__WHAT THIS TASK INVOLVES__.
Without the images, output every record exactly as it appears.
══ SOURCE INFORMATION
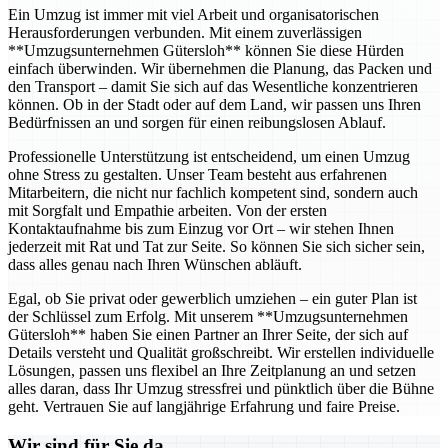
Ein Umzug ist immer mit viel Arbeit und organisatorischen
Herausforderungen verbunden. Mit einem zuverlässigen
**Umzugsunternehmen Gütersloh** können Sie diese Hürden
einfach überwinden. Wir übernehmen die Planung, das Packen und
den Transport – damit Sie sich auf das Wesentliche konzentrieren
können. Ob in der Stadt oder auf dem Land, wir passen uns Ihren
Bedürfnissen an und sorgen für einen reibungslosen Ablauf.
Professionelle Unterstützung ist entscheidend, um einen Umzug
ohne Stress zu gestalten. Unser Team besteht aus erfahrenen
Mitarbeitern, die nicht nur fachlich kompetent sind, sondern auch
mit Sorgfalt und Empathie arbeiten. Von der ersten
Kontaktaufnahme bis zum Einzug vor Ort – wir stehen Ihnen
jederzeit mit Rat und Tat zur Seite. So können Sie sich sicher sein,
dass alles genau nach Ihren Wünschen abläuft.
Egal, ob Sie privat oder gewerblich umziehen – ein guter Plan ist
der Schlüssel zum Erfolg. Mit unserem **Umzugsunternehmen
Gütersloh** haben Sie einen Partner an Ihrer Seite, der sich auf
Details versteht und Qualität großschreibt. Wir erstellen individuelle
Lösungen, passen uns flexibel an Ihre Zeitplanung an und setzen
alles daran, dass Ihr Umzug stressfrei und pünktlich über die Bühne
geht. Vertrauen Sie auf langjährige Erfahrung und faire Preise.
Wir sind für Sie da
════
__EXERCISE RESULT__.
Ein Umzug ist immer mit viel Arbeit und organisatorischen
Herausforderungen verbunden. Mit einem zuverlässigen
**Umzugsunternehmen Gütersloh** können Sie diese Hürden
einfach überwinden. Wir übernehmen die Planung, das Packen und
den Transport – damit Sie sich auf das Wesentliche konzentrieren
können. Ob in der Stadt oder auf dem Land, wir passen uns Ihren
Bedürfnissen an und sorgen für einen reibungslosen Ablauf.
Professionelle Unterstützung ist entscheidend, um einen Umzug
ohne Stress zu gestalten. Unser Team besteht aus erfahrenen
Mitarbeitern, die nicht nur fachlich kompetent sind, sondern auch
mit Sorgfalt und Empathie arbeiten. Von der ersten
Kontaktaufnahme bis zum Einzug vor Ort – wir stehen Ihnen
jederzeit mit Rat und Tat zur Seite. So können Sie sich sicher sein,
dass alles genau nach Ihren Wünschen abläuft.
Egal, ob Sie privat oder gewerblich umziehen – ein guter Plan ist
der Schlüssel zum Erfolg. Mit unserem **Umzugsunternehmen
Gütersloh** haben Sie einen Partner an Ihrer Seite, der sich auf
Details versteht und Qualität großschreibt. Wir erstellen individuelle
Lösungen, passen uns flexibel an Ihre Zeitplanung an und setzen
alles daran, dass Ihr Umzug stressfrei und pünktlich über die Bühne
geht. Vertrauen Sie auf langjährige Erfahrung und faire Preise.
Wir sind für Sie da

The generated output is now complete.